── Materials provided

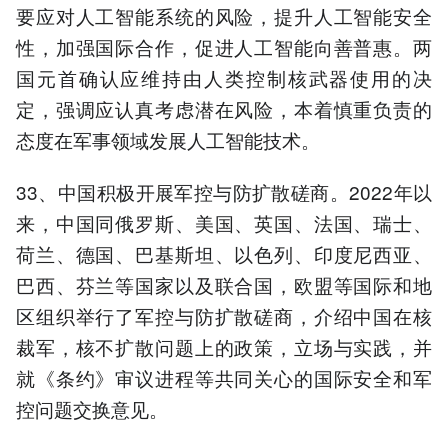
要应对人工智能系统的风险，提升人工智能安全
性，加强国际合作，促进人工智能向善普惠。两
国元首确认应维持由人类控制核武器使用的决
定，强调应认真考虑潜在风险，本着慎重负责的
态度在军事领域发展人工智能技术。
33、中国积极开展军控与防扩散磋商。2022年以
来，中国同俄罗斯、美国、英国、法国、瑞士、
荷兰、德国、巴基斯坦、以色列、印度尼西亚、
巴西、芬兰等国家以及联合国，欧盟等国际和地
区组织举行了军控与防扩散磋商，介绍中国在核
裁军，核不扩散问题上的政策，立场与实践，并
就《条约》审议进程等共同关心的国际安全和军
控问题交换意见。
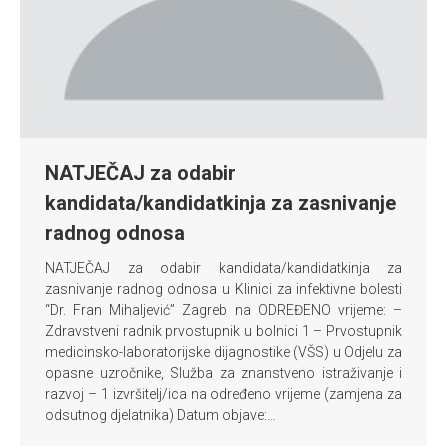
NATJEČAJ za odabir
kandidata/kandidatkinja za zasnivanje
radnog odnosa
NATJEČAJ za odabir kandidata/kandidatkinja za
zasnivanje radnog odnosa u Klinici za infektivne bolesti
“Dr. Fran Mihaljević” Zagreb na ODREĐENO vrijeme: –
Zdravstveni radnik prvostupnik u bolnici 1 – Prvostupnik
medicinsko-laboratorijske dijagnostike (VŠS) u Odjelu za
opasne uzročnike, Služba za znanstveno istraživanje i
razvoj – 1 izvršitelj/ica na određeno vrijeme (zamjena za
odsutnog djelatnika) Datum objave:…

────

_What is expected_
Put down exactly the lines of the data above that run from its first line through the line bearing "zasnivanje radnog odnosa", and no pictures.

_Answer_
要应对人工智能系统的风险，提升人工智能安全
性，加强国际合作，促进人工智能向善普惠。两
国元首确认应维持由人类控制核武器使用的决
定，强调应认真考虑潜在风险，本着慎重负责的
态度在军事领域发展人工智能技术。
33、中国积极开展军控与防扩散磋商。2022年以
来，中国同俄罗斯、美国、英国、法国、瑞士、
荷兰、德国、巴基斯坦、以色列、印度尼西亚、
巴西、芬兰等国家以及联合国，欧盟等国际和地
区组织举行了军控与防扩散磋商，介绍中国在核
裁军，核不扩散问题上的政策，立场与实践，并
就《条约》审议进程等共同关心的国际安全和军
控问题交换意见。
NATJEČAJ za odabir
kandidata/kandidatkinja za zasnivanje
radnog odnosa
NATJEČAJ za odabir kandidata/kandidatkinja za
zasnivanje radnog odnosa u Klinici za infektivne bolesti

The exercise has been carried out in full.